La considération que la Constitution réserve aux organismes locaux
est différente : communes et provinces sont qualifiées d'organismes
autonomes dans les limites des principes fixés par les lois générales de
la République, qui en déterminent les fonctions. Il y a donc une différence notable de traitement d'ordre constitutionnel entre les régions,
d'un côté, et les provinces et communes, de l'autre.

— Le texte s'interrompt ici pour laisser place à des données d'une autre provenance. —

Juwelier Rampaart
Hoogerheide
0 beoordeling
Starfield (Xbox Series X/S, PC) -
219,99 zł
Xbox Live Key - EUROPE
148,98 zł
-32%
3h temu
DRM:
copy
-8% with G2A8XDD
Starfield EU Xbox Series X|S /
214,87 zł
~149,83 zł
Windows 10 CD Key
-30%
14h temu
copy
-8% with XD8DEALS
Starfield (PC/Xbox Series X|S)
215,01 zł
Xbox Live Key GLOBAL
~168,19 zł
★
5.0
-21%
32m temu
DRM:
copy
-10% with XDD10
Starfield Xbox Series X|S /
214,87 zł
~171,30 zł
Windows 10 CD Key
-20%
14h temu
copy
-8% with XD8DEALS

Pour les régions,
organisations et pouvoirs sont garantis par la Constitution. Pour les
communes et les provinces, cette thèse ne tient pas ; seule leur existence est garantie par la Charte. Tandis que pour les aspects essentiels
des organisations et fonctions des régions, une loi de révision constitutionnelle est nécessaire, pour ce qui est de la modification des attributions des provinces et communes, une loi ordinaire est suffisante.
Mais cette loi doit émaner de l'Etat et non des régions.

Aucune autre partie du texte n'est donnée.